Berkata Mansyur Ibnul Mu’tamar :”musuh-musuh Allah adalah murji’ah dan rafidhah”.(Ushulul I’tiqad ahlus sunnah oleh Al-Lalikai juz 5 hal. 992).

Berkata Abdullah bin Thahir :”demi Allah aku tidak berani mengatakan bahwa imanku seperti Yahya bin Yahya atau Imam Ahmad tetapi mereka mengatakan imannya seperti imannya malaikat Jibril dan Mikail”.(Aqidatus Salaf wa Ashabul Hadits hal. 84).

Adapun ahlus sunnah menyatakan bahwa mereka-mereka yang berdosa, bermaksiat, berbuat dzalim adalah orang-orang fasik atau mukmin yang lemah imannya. Mereka tidak keluar dari islam selama tidak ada amalan-amalan kufur yaitu kesyirikan yang besar atau penentangan kepada allah subhanahu wata’ala dan rasulnya (kufrul juhud).(lihat edisi….) Mereka tidak kafir seperti anggapan khawarij, tidak pula mukmin yang sempurna imannya seperti anggapan murji’ah. Disinilah letak keistimewaan ahlus sunnah wal jamaah, mereka berada di tengah-tengah antara dua titik ekstrim, Murji’ah dan Khawarij.

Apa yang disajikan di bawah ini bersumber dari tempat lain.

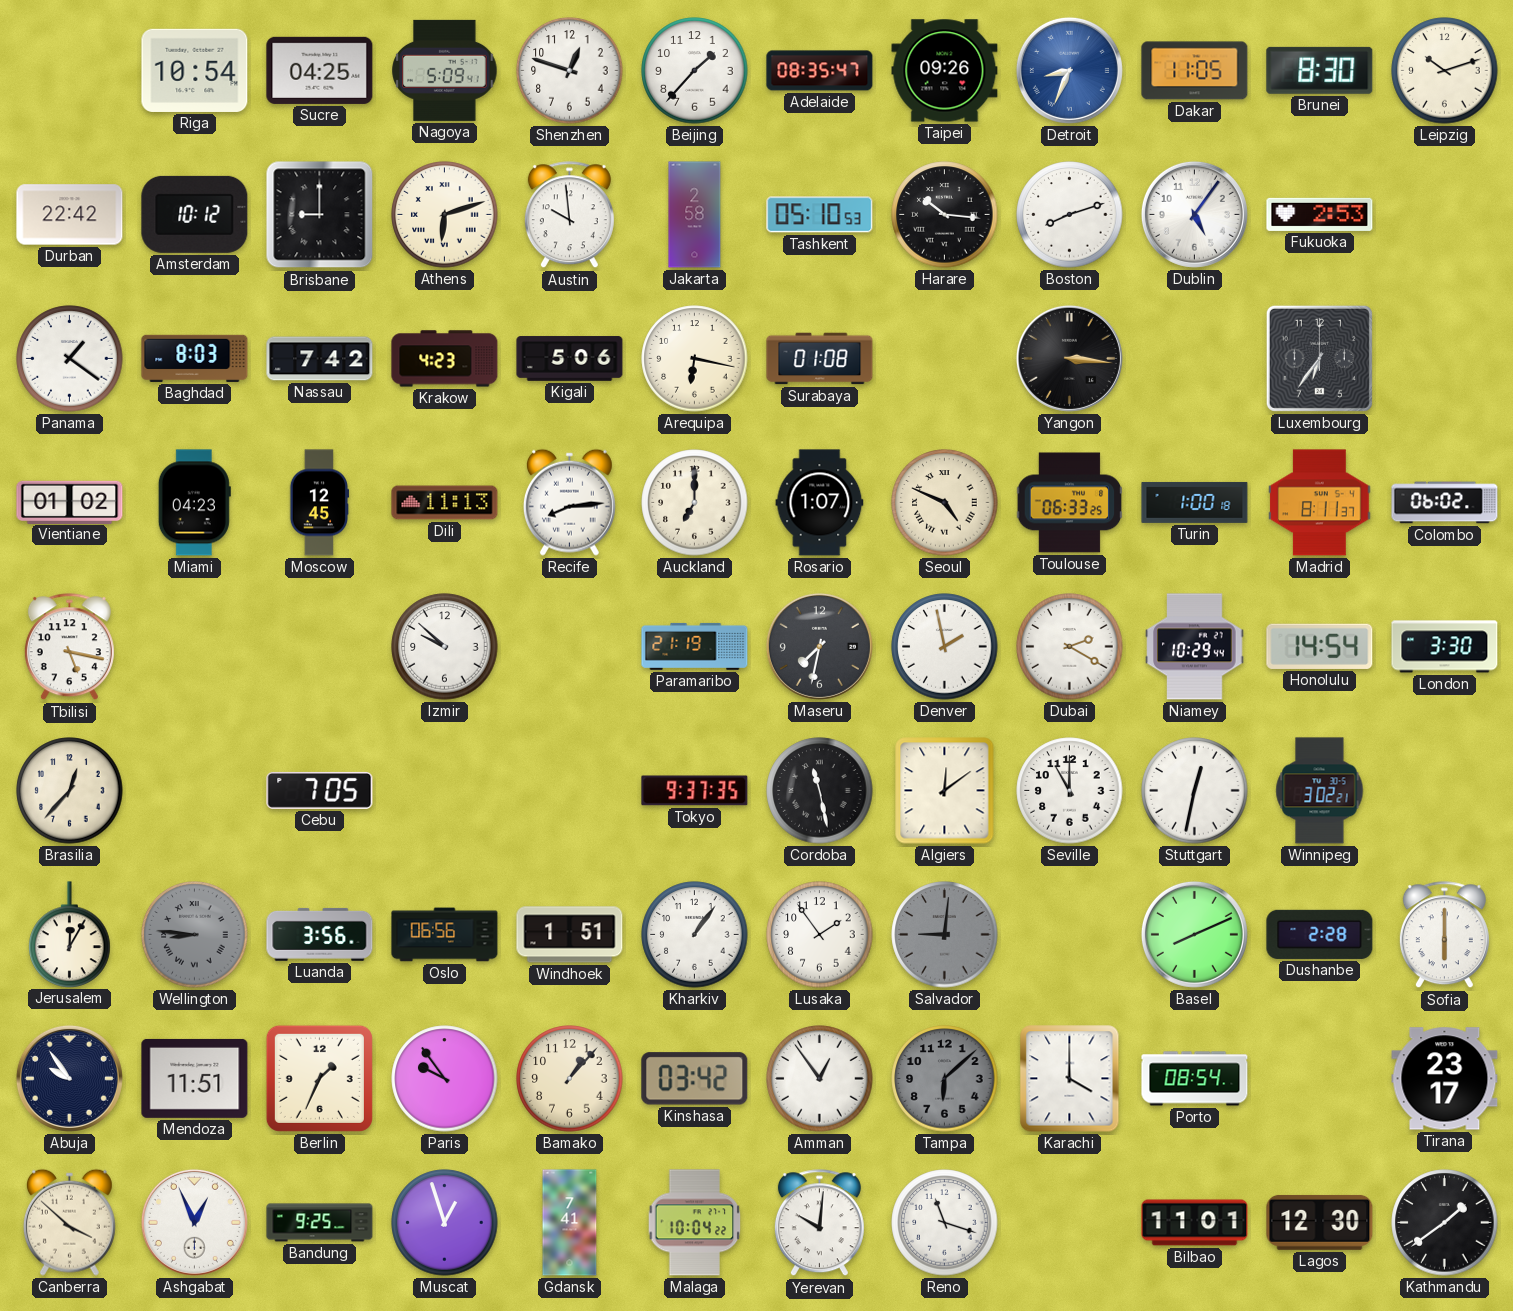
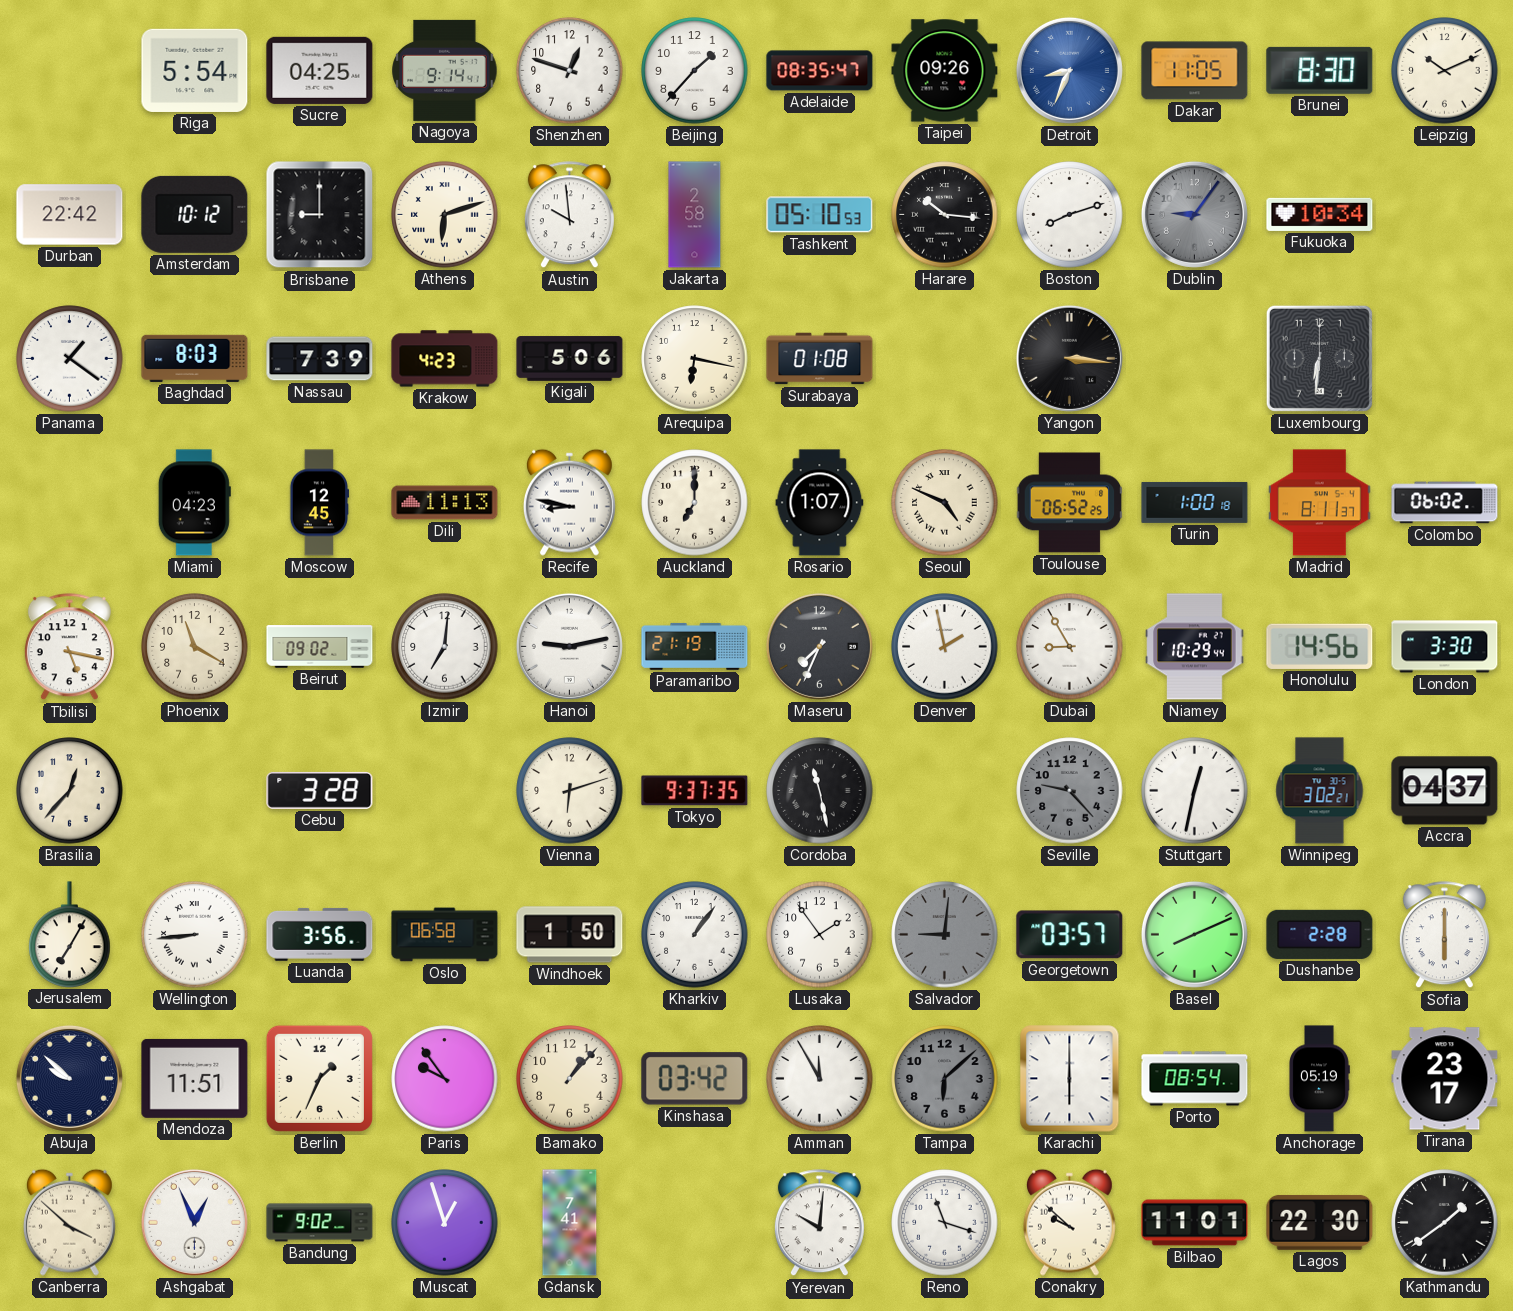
Riga: 10:54 -> 5:54
Nagoya: 5:09 -> 9:14
Leipzig: 10:12 -> 10:11
Dublin: 5:06 -> 9:06
Dublin dial: white -> grey
Fukuoka: 2:53 -> 10:34
Nassau: 7:42 -> 7:39
Luxembourg: 6:36 -> 6:31
Vientiane: 01:02 -> none
Recife: 8:14 -> 8:47
Toulouse: 06:33 -> 06:52
Phoenix: none -> 11:20
Beirut: none -> 09:02
Izmir: 9:52 -> 7:01
Hanoi: none -> 9:13
Maseru: 7:32 -> 7:34
Dubai: 2:20 -> 8:55
Honolulu: 14:54 -> 14:56
Cebu: 7:05 -> 3:28
Vienna: none -> 6:12
Algiers: 12:09 -> none
Seville: 11:00 -> 9:23
Seville dial: white -> grey
Accra: none -> 04:37
Jerusalem: 12:05 -> 7:05
Wellington: 8:46 -> 8:44
Wellington dial: grey -> white
Oslo: 06:56 -> 06:58
Windhoek: 1:51 -> 1:50
Georgetown: none -> 03:57
Abuja: 9:54 -> 9:52
Amman: 12:54 -> 11:55
Karachi: 4:00 -> 6:00
Anchorage: none -> 05:19
Bandung: 9:25 -> 9:02
Malaga: 10:04 -> none
Conakry: none -> 9:52
Lagos: 12:30 -> 22:30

وَكَذَلِكَ جَعَلْنَاكُمْ أُمَّةً وَسَطًا لِتَكُونُوا شُهَدَاءَ عَلَى النَّاسِ وَيَكُونَ الرَّسُولُ عَلَيْكُمْ شَهِيدًا وَمَا جَعَلْنَا الْقِبْلَةَ الَّتِي كُنْتَ عَلَيْهَا إِلاَّ لِنَعْلَمَ مَنْ يَتَّبِعُ الرَّسُولَ مِمَّنْ يَنْقَلِبُ عَلَى عَقِبَيْهِ وَإِنْ كَانَتْ لَكَبِيرَةً إِلَّا عَلَى الَّذِينَ هَدَى اللَّهُ وَمَا كَانَ اللَّهُ لِيُضِيعَ إِيمَانَكُمْ إِنَّ اللَّهَ بِالنَّاسِ لَرَءُوفٌ رَحِيمٌ

Dan demikian (pula) Kami telah menjadikan kamu (umat Islam), umat yang adil dan pilihan agar kamu menjadi saksi atas (perbuatan) manusia dan agar Rasul (Muhammad) menjadi saksi atas (perbuatan) kamu. Dan Kami tidak menetapkan kiblat yang menjadi kiblatmu (sekarang) melainkan agar Kami mengetahui (supaya nyata) siapa yang mengikuti Rasul dan siapa yang membelot. Dan sungguh (pemindahan kiblat) itu terasa amat berat, kecuali bagi orang-orang yang telah diberi petunjuk oleh Allah; dan Allah tidak akan menyia-nyiakan imanmu. Sesungguhnya Allah Maha Pengasih lagi Maha Penyayang kepada manusia. (Al-Baqarah : 143)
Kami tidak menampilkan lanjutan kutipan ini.